Pendant une période limitée après l'adhésion, certains médicaments mis sur le marché des nouveaux États membres ne bénéficieront pas du même degré de protection de la propriété intellectuelle que dans les États membres actuels. Les traités d'adhésion ont donc été modifiés pour prévoir une période de transition avant l'application pleine et entière du principe de libre circulation afin d'éviter l'importation parallèle de produits pharmaceutiques ne bénéficiant pas d'une protection équivalente des droits de propriété intellectuelle.

De plus, la révision de la législation pharmaceutique prévoit l'obligation légale pour les importateurs parallèles d'informer le titulaire de l'autorisation de mise sur le marché ainsi que les autorités compétentes de leur intention d'effectuer une importation parallèle dans un État membre donné. Toutefois, c'est toujours au titulaire du brevet qu'il appartiendra, sur le plan juridique, de faire valoir ses droits de propriété intellectuelle.

La révision de la législation pharmaceutique permettra également la délivrance de médicaments génériques dans un État membre où le produit de référence n'est pas sur le marché et contribuera à réduire les problèmes de disponibilité dans les futurs États membres.

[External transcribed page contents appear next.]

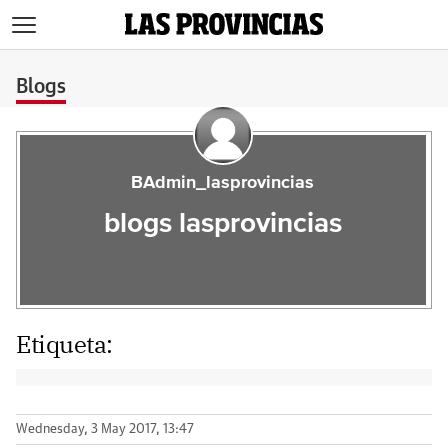
>
Blogs
BAdmin_lasprovincias
blogs lasprovincias
Etiqueta:
Wednesday, 3 May 2017, 13:47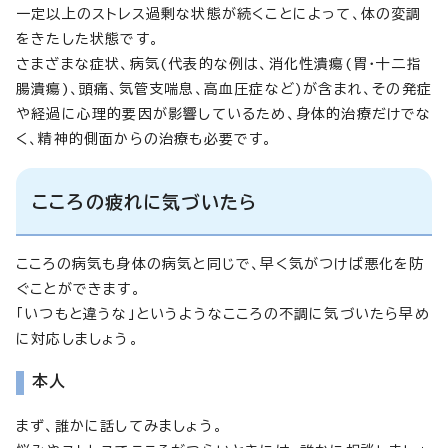
一定以上のストレス過剰な状態が続くことによって、体の変調
をきたした状態です。
さまざまな症状、病気(代表的な例は、消化性潰瘍(胃・十二指
腸潰瘍)、頭痛、気管支喘息、高血圧症など)が含まれ、その発症
や経過に心理的要因が影響しているため、身体的治療だけでな
く、精神的側面からの治療も必要です。
こころの疲れに気づいたら
こころの病気も身体の病気と同じで、早く気がつけば悪化を防
ぐことができます。
「いつもと違うな」というようなこころの不調に気づいたら早め
に対応しましょう。
本人
まず、誰かに話してみましょう。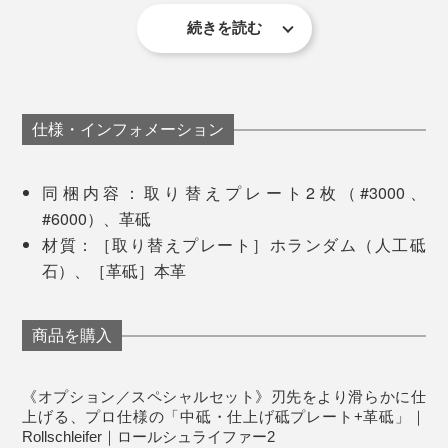
続きを読む
本品は、そんな“研ぎの玄人”向けに、より滑らかに仕上
げられるプロ仕様のスペシャルプレート2枚＆革砥。
仕様・インフォメーション
同梱内容：取り替えプレート2枚（#3000、
#6000）、革砥
材質：［取り替えプレート］ホランダム（人工砥
石）、［革砥］本革
商品を購入
《オプション／スペシャルセット》刃先をより滑らかに仕
プレートは砥面を反時計回りにまわせば簡単に交換がで
上げる、プロ仕様の「中砥・仕上げ砥プレート+革砥」｜
Rollschleifer｜ロールシュライファー2
きます。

En complément à ces différentes mesures, une assistance pratique a été proposée aux futurs États membres pour la préparation de leur adhésion au travers du forum réglementaire paneuropéen (PERF).

L'ÉCHANGE D'INFORMATIONS ENTRE LES ÉTATS MEMBRES

Le groupe « G10 médicaments » préconise dans son rapport final l'élaboration d'un ensemble d'indicateurs communautaires portant tant sur la compétitivité que sur les objectifs de santé publique.
L'évaluation comparative des performances n'est pas, en soi, une solution aux problèmes de compétitivité mais, pour la première fois, elle permettra la mise au point d'un ensemble défini en commun d'indicateurs de performance communautaires, qui constitueront une base complète et objective pour mesurer l'application des recommandations et échanger les meilleures pratiques.

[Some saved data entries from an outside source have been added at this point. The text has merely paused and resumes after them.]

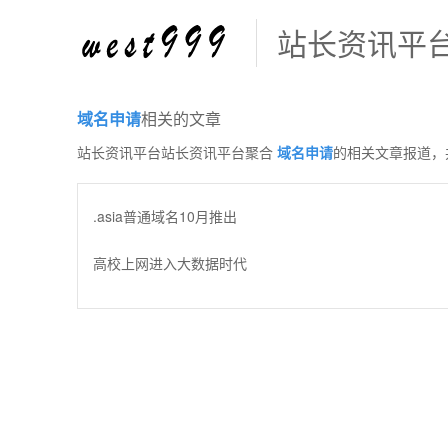
站长资讯平
域名申请
相关的文章
站长资讯平台站长资讯平台聚合
域名申请
的相关文章报道，
.asia普通域名10月推出
高校上网进入大数据时代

Les indicateurs relatifs à la compétitivité couvrent quatre grands domaines: offre, demande et cadre réglementaire, dépenses de l'industrie et facteurs macroéconomiques. La Commission publiera chaque année les tableaux relatifs aux indicateurs de compétitivité. Ces données constitueront ainsi une base informative pour les discussions au Conseil, au Parlement ainsi que lors des conférences internationales.

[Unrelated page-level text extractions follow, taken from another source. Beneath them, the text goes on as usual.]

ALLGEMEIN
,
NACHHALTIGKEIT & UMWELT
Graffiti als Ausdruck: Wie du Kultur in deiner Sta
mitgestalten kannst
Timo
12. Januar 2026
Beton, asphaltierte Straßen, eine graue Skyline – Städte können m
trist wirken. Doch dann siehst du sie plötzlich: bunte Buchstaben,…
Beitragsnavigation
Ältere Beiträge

La mise en place d'un ensemble d'indicateurs devant apprécier le rôle de l'industrie pharmaceutique en matière de prévention et de traitement des maladies n'est pas aisée. Si la contribution du secteur a clairement été essentielle pour la santé publique dans un certain nombre de domaines, il est difficile de la quantifier tant globalement qu'en termes de produits individuels ou de maladies précises. La Commission travaille à la mise au point d'un ensemble d'indicateurs dans ce domaine qui devrait porter sur:

  • la disponibilité des produits pharmaceutiques par rapport à d'autres ressources de soins de santé pour des maladies prioritaires;
  • la valeur des médicaments disponibles, par exemple en terme d'efficacité;
  • l'identification des maladies pour lesquelles il n'existe pas de médicaments efficaces;
  • la prescription et l'utilisation rationnelle au niveau du corps médical et des patients;
  • les questions de qualité liées aux patients, notamment l'acceptabilité des médicaments.

MESURES DE SUIVI

Poursuite de l'évaluation comparative des performances

La Commission s'engage à actualiser et à adapter chaque année ces indicateurs de performance et à les soumettre au Conseil et au Parlement à intervalles réguliers. Elle prévoit également de créer un petit secrétariat qui sera chargé de mettre en œuvre l'évaluation comparative des performances.

Maintenir le cap donné par le « G10 médicaments »

La Commission invite les États membres à lui communiquer volontairement les mesures nationales qui pourraient avoir un impact sur les questions traitées par le groupe « G10 ».

La Commission invite le Conseil et le Parlement à mettre en œuvre, avec les autres parties prenantes, les principales mesures décrites dans la présente communication.

La Commission soutiendra l'organisation de réunions annuelles au titre du suivi de la présente communication et pour évaluer l'état d'avancement des mesures principales.